MeshFu

MeshFu a library that uses assimp to generate compressed, optimised meshes. These lightweight (small size, preprocessed) meshes can then be loaded by libMeshfu at runtime without having to link against assimp and the memory and computational overhead that entails. On the display end, only VBOs are used, with an abstract wrapper that supports both native cinder VBOs and bloomtimes excellent cinder-glkit VBOs.

It is important to note that a fork of assimp is needed for the mesh packing utility (I make use of morph targets, which are not in the master build for assimp) and that the example code require forked versions of cinder/cinder_es2 as well (small changes related to how the shader is interfaced with). See Building base libraries below for more info.

Mesh packing? Why?

Assimp is superb, but in my test cases I found it unsuitable for use on iOS. It generates a large binary which is statically linked against, and it provides many features that are not needed if you just need to load a mesh and display it. Also, assimp provides many excellent mesh optimisation routines - however, there is no need to evaluate these at runtime, and can be expensive for larger meshes. Also, raw mesh data - especially in collada format - is large.

The MeshPacker uses assimp to load and optimise a mesh, then writes it out as an easily parsable, gzip compressed text stream that can be read by libMeshfu, which is lightweight and has no dependency on Assimp.

GPU-based skinning

The example projects provided demo GPU-based skinning. Here, geometry, bone indices and weights are loaded into a VBO, and at runtime the GPU evaluates vertex positions by examining the node matrices only - all the vertex computation happens in the shader. The DesktopApp example uses native cinder VBOs for the job, and the GlkitApp uses the bloomtime glkit VBOs.

Building

MeshPacker

There is an xcode project in MeshPacker for building the mesh packing utility.

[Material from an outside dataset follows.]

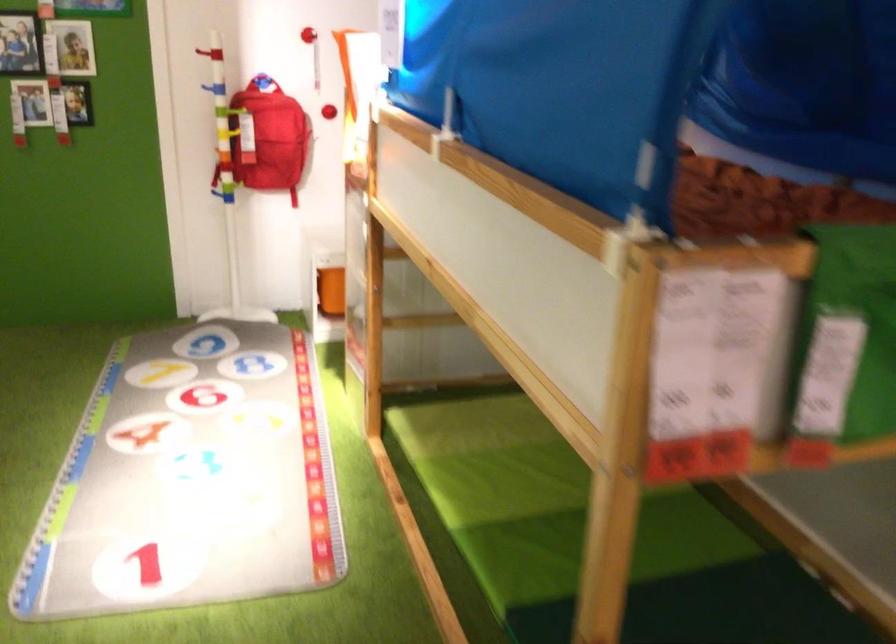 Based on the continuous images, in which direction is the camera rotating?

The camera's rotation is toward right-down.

Alternativey, you can use the cmake script for building it along with an example app:

export Boost_DIR = <your cinder root>/boost
mkdir build
cd build
ccmake ../src
<fill in your cinder_ROOT, assimp_ROOT values here>
make

Demo apps

The desktop version of the app is here: meshFuDesktopAppExample - open up the corresponding xcode file, fill in your cinder root and build

The glkit version of the app is here: meshFuGlkitAppExample - open up the corresponding xcode file, fill in your cinder root, update the location of the glkit block to wherever you have it and build

How to use

Converting Meshes

MeshPacker will convert a mesh like this:

MeshPacker inputMesh.dae

and will spit out

inputMesh.dae.cmf

Under the hood, all we are doing is:

#include "ModelWranglerAssimp.h"

std::string filename("inputMesh.dae");
std::string target = filename + ".cmf";

MeshFu::ModelWranglerAssimp loader(fileName);
  
ogzstream out;
out.open(target.c_str());
loader.write(out);
out.close();

Loading and displaying meshes

In your init/setup routine:

#include "MeshFuModelWrangler.h"

std::string modelPath("inputMesh.dae.cmf")
MeshFu::ModelWrangler mLoader = MeshFu::ModelWrangler( modelPath );
igzstream testIn;
testIn.open(modelPath.c_str());
mLoader.read(testIn);
testIn.close();
mLoader.buildAll();

And in your draw routine:

mLoader.draw();

It is important to note that at the moment, we are assuming that the loaded meshes are completely skinned. Any vertices that are not bound to a bone will be rendered in the rest position. Fixing this is on the TODO list :)

Whats in the kit

Core:

blocks/MeshFu : this is the core lib for representing meshes and textures and converting them to shader-friendly VBOs
src/MeshFuUtil : this primarily provides MeshPacker, a utility that uses Assimp to load a mesh and spit out a compressed version that can be  quickly and simply read by MeshFu
src/cmake : cmake scripts for cinder
MeshPacker : xcode project to build MeshPacker

Example projects - mesh loading & GPU-based skinning:

src/*App* : these are interfaces that abstract away kit specific app implementations (i.e. vanilla cinder vs. glkit) and provide a kit-agnostic wrapper (AppCore.*) that is common to both.
meshFuDesktopAppExample - GPU-based skinning for the desktop
meshFuGlkitAppExample - GPU-based skinning in OpenGL ES2 using bloomtime-glkit

Asset & shader data:

src/assets : sample collada mesh and compressed mesh version of it
src/skinMorph.* : shaders used for the GPU-based skinning

Building base libraries

get boost

http://sourceforge.net/projects/boost/files/boost/1.48.0/boost_1_48_0.tar.gz/download
tar zxf boost_1_48_0.tar.gz

get assimp, build

git clone https://github.com/bhautikj/assimp assimp
cd assimp
mkdir build
mkdir lib
cd build
cmake -DENABLE_BOOST_WORKAROUND=ON -DASSIMP_BUILD_STATIC_LIB=ON -D"CMAKE_OSX_ARCHITECTURES=i386;x86_64" -DCMAKE_CXX_FLAGS="-fvisibility-inlines-hidden" ..
make

get cinder, build

git clone https://github.com/bhautikj/Cinder/ cinder
cd cinder
ln -s ../boost_1_48_0 boost
cd  xcode
./fullbuild.sh
cd ..

get cinder_es2

git clone https://github.com/bhautikj/Cinder -b es2 cinder_es2 
cd cinder_es2
ln -s ../boost_1_48_0 boost
cd  xcode
./fullbuild.sh
cd ..

get cinder-glkit

git clone https://github.com/bloomtime/cinder-glkit cinder-glkit

TODO

• Permit loading of unskinned meshes
• Put model loading into a worker thread, and put in support for callbacks to let UI know what % the models are loaded
• 2D UI library that works on ES2
• Font rendering library that works on ES2